What you have to do:
All lines containing the string "Related" must be copied from the entries.

Material to process:
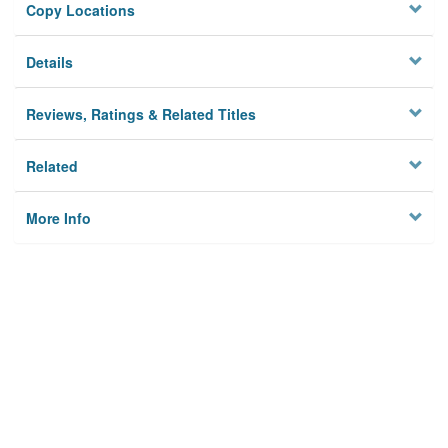
Copy Locations
Details
Reviews, Ratings & Related Titles
Related
More Info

Exercise answer:
Reviews, Ratings & Related Titles
Related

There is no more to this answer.